Christina Davis, curator of the Woodberry Poetry Room, hopes visitors will be able to make those same connections during their sessions with the typewriter.

“The experience that visitors have with Ashbery’s typewriter is at once mechanical and metaphysical,” she said. “I had thought the most meaningful part was going to be the connection to this one individual, but it has been so much more expansive than that, seeming to connect them to the collective unconscious of the 20th century.” 

There have been two types of visitors so far, Davis noted: those raised before the advent of computers who are familiar with typewriters, and those who had never used a typewriter before visiting the room.

Suzanne Mercury, a Boston-based poet, described her visit as “almost mystical.” During her session, she chose to write some poems of her own and a thank-you note to Ashbery himself.

“What I felt most was the spirit of Ashbery’s warmth and generosity as I sat there and typed away on my poems.
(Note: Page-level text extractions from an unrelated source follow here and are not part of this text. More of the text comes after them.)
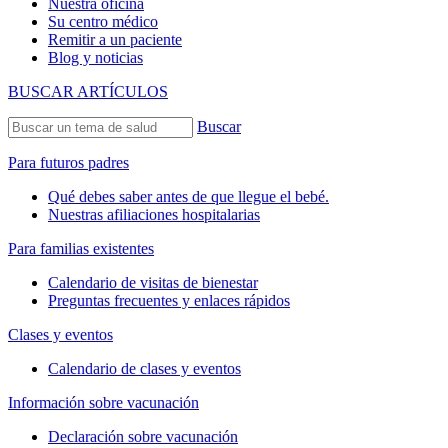
Nuestra oficina
Su centro médico
Remitir a un paciente
Blog y noticias
BUSCAR ARTÍCULOS
Buscar
Para futuros padres
Qué debes saber antes de que llegue el bebé.
Nuestras afiliaciones hospitalarias
Para familias existentes
Calendario de visitas de bienestar
Preguntas frecuentes y enlaces rápidos
Clases y eventos
Calendario de clases y eventos
Información sobre vacunación
Declaración sobre vacunación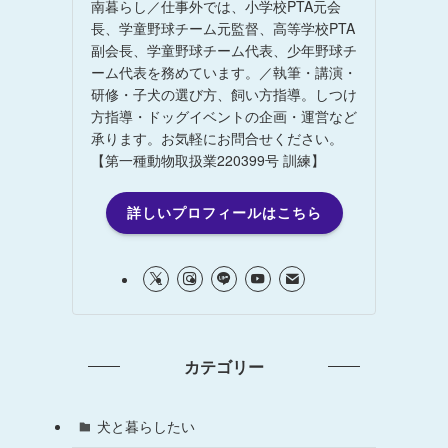
南暮らし／仕事外では、小学校PTA元会
長、学童野球チーム元監督、高等学校PTA
副会長、学童野球チーム代表、少年野球チ
ーム代表を務めています。／執筆・講演・
研修・子犬の選び方、飼い方指導。しつけ
方指導・ドッグイベントの企画・運営など
承ります。お気軽にお問合せください。
【第一種動物取扱業220399号 訓練】
詳しいプロフィールはこちら
カテゴリー
犬と暮らしたい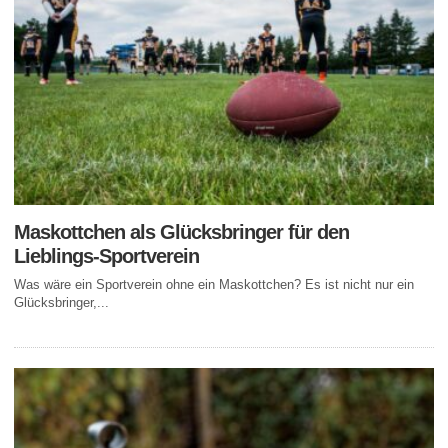
Maskottchen als Glücksbringer für den
Lieblings-Sportverein
Was wäre ein Sportverein ohne ein Maskottchen? Es ist nicht nur ein
Glücksbringer,...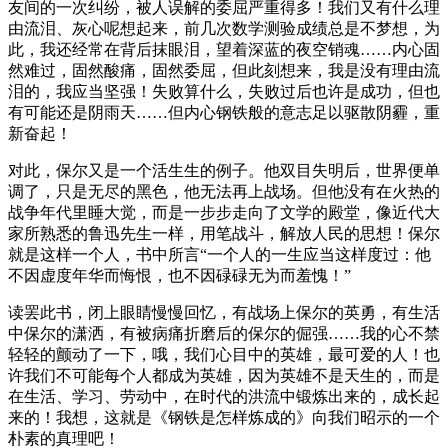
友间的一次纠纷，被人误解的委屈严重得多！我们又有什么理
由流泪、灰心呢想起来，前几次数学测验成绩总是不梦想，为
此，我还经常在背后抹眼泪，望着深蓝的夜空销魂……内心固
然难过，固然酸痛，固然委屈，但此刻想来，我是没有理由流
泪的，我应当坚强！失败算什么，失败过后也许是成功，但也
有可能还是阴雨天……但内心钢铁般的意志足以驱散阴霾，重
新奋起！
对此，保尔又是一个活生生的例子。他双目失明后，世界便单
调了，只是无尽的黑色，他无法再上战场。但他没有在火热的
战争年代里睡大觉，而是一步步走向了文学的殿堂，像近代大
家所熟悉的鲁迅先生一样，用笔战斗，解放人民的思想！保尔
就是这样一个人，书中所言“一个人的一生应当这样度过：他
不因虚度年华而悔恨，也不因碌碌无为而羞愧！”
读罢此书，闭上眼睛慢慢回忆，有战场上保尔的英勇，有生活
中保尔的潇洒，有被病痛折磨后的保尔的倔强……我的心不禁
轻轻的颤动了一下，哦，我们心目中的英雄，最可爱的人！也
许我们不可能每个人都成为英雄，因为英雄不是天生的，而是
在生活、学习、劳动中，在时代的洪流中锻炼出来的，成长起
来的！我想，这就是《钢铁是怎样炼成的》向我们昭示的一个
朴素的真理吧！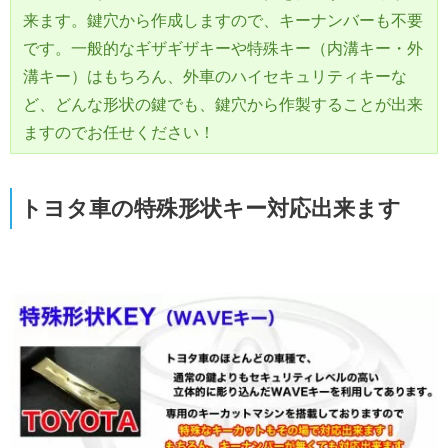
来ます。鍵穴から作成しますので、キーナンバーも不要
です。一般的なギザギザキーや特殊キー（内溝キー・外
溝キー）はもちろん、外車のハイセキュリティキーな
ど、どんな形状の鍵でも、鍵穴から作製することが出来
ますのでお任せください！
トヨタ車の特殊形状キー対応出来ます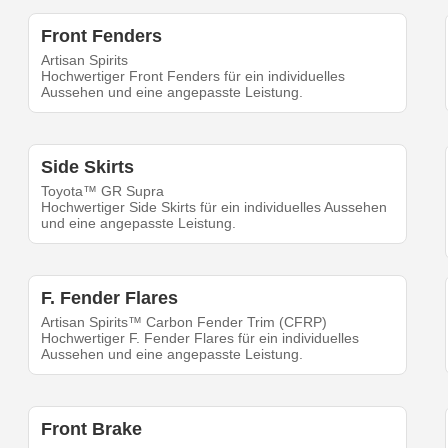
Front Fenders
Artisan Spirits
Hochwertiger Front Fenders für ein individuelles
Aussehen und eine angepasste Leistung.
Side Skirts
Toyota™ GR Supra
Hochwertiger Side Skirts für ein individuelles Aussehen
und eine angepasste Leistung.
F. Fender Flares
Artisan Spirits™ Carbon Fender Trim (CFRP)
Hochwertiger F. Fender Flares für ein individuelles
Aussehen und eine angepasste Leistung.
Front Brake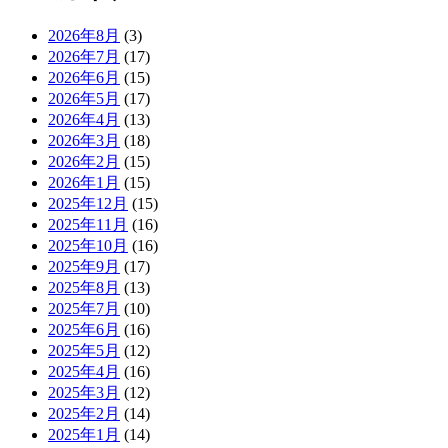
2026年8月
(3)
2026年7月
(17)
2026年6月
(15)
2026年5月
(17)
2026年4月
(13)
2026年3月
(18)
2026年2月
(15)
2026年1月
(15)
2025年12月
(15)
2025年11月
(16)
2025年10月
(16)
2025年9月
(17)
2025年8月
(13)
2025年7月
(10)
2025年6月
(16)
2025年5月
(12)
2025年4月
(16)
2025年3月
(12)
2025年2月
(14)
2025年1月
(14)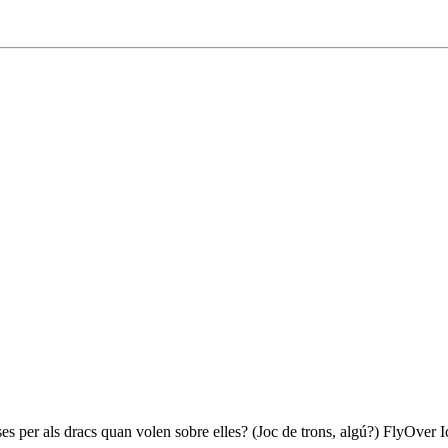
per als dracs quan volen sobre elles? (Joc de trons, algú?) FlyOver Ice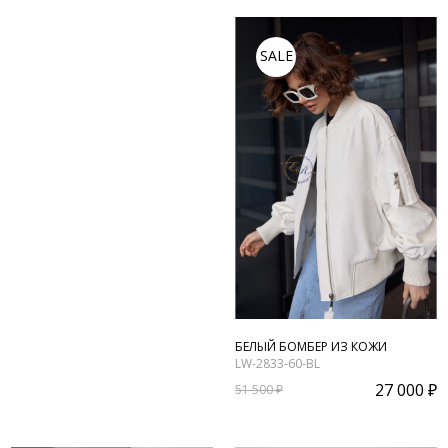
SALE
БЕЛЫЙ БОМБЕР ИЗ КОЖИ
LW-2833-60-BL
27 000 ₽
51 500 ₽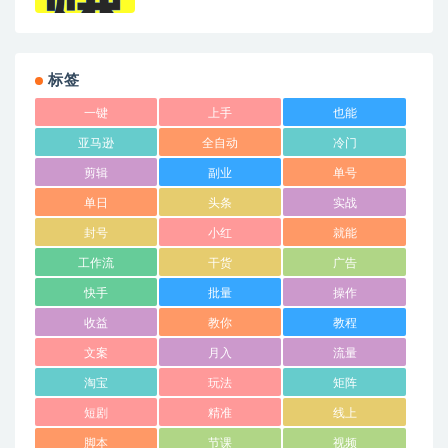
标签
一键
上手
也能
亚马逊
全自动
冷门
剪辑
副业
单号
单日
头条
实战
封号
小红
就能
工作流
干货
广告
快手
批量
操作
收益
教你
教程
文案
月入
流量
淘宝
玩法
矩阵
短剧
精准
线上
脚本
节课
视频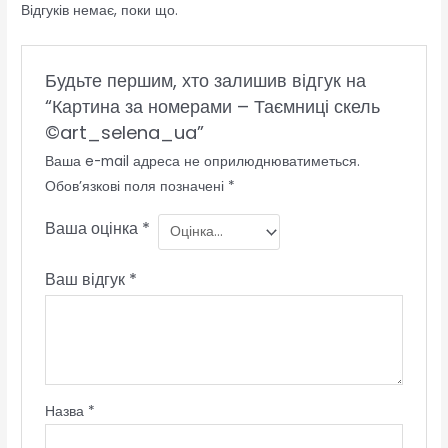
Відгуків немає, поки що.
Будьте першим, хто залишив відгук на
“Картина за номерами – Таємниці скель
©art_selena_ua”
Ваша e-mail адреса не оприлюднюватиметься.
Обов’язкові поля позначені
*
Ваша оцінка
*
Ваш відгук
*
Назва
*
I was so grateful because it all felt so intimate and immediate,” she said.

Benjamin Wright using typewriter.
Lizzy Gagne using typewriter.

Benjamin Wright and Lizzy Gagne from the MFA Writers’ Program at UMass Boston use the typewriter.

Stephanie Mitchell/Harvard Staff Photographer

John Ashbery.

John Ashbery (center) at a 2002 reading at Norton Lecture Hall.

Stephanie Mitchell/Harvard file photo

Mercury, who is familiar with typewriters and their use, quickly got back into the flow of using one.

“The experience returned me to the physicality of writing, which I certainly feel when I write longhand or do my visual and haptic poetry experiments, but which is completely lost when I use a computer,” she said.

Sammy Jo Hester, a Neiman fellow and sports photo editor at the LA Times, experienced using a typewriter for the very first time during her session. This was especially significant to her as a fan of Ashbery’s work. She first discovered poetry in childhood and returned to it eight years ago to help her process the challenges of living with a heart condition.

“I don’t believe in a magic typewriter that turns your writing into greatness any more than I believe in a magic pan that turns you into a chef. But I do believe in understanding the tactility of touching a piece of history that, in some small way, touched other people’s souls,” Hester said. “John’s typewriter is just that and I am very grateful for the experience.”

The ability to interact with an artifact such as this is rare, Davis added.

“Usually when you go to an archive you’re encountering the work of art, but in this scenario visitors are having an intimate and interactive experience with the means of creation itself,” she said. “Each person uses the hour in a very distinct way and each future visit will likely widen those possibilities.”

Registration for the Nov. 17 event is offered to a small in-person audience in the room, and the event will be live streamed via Zoom.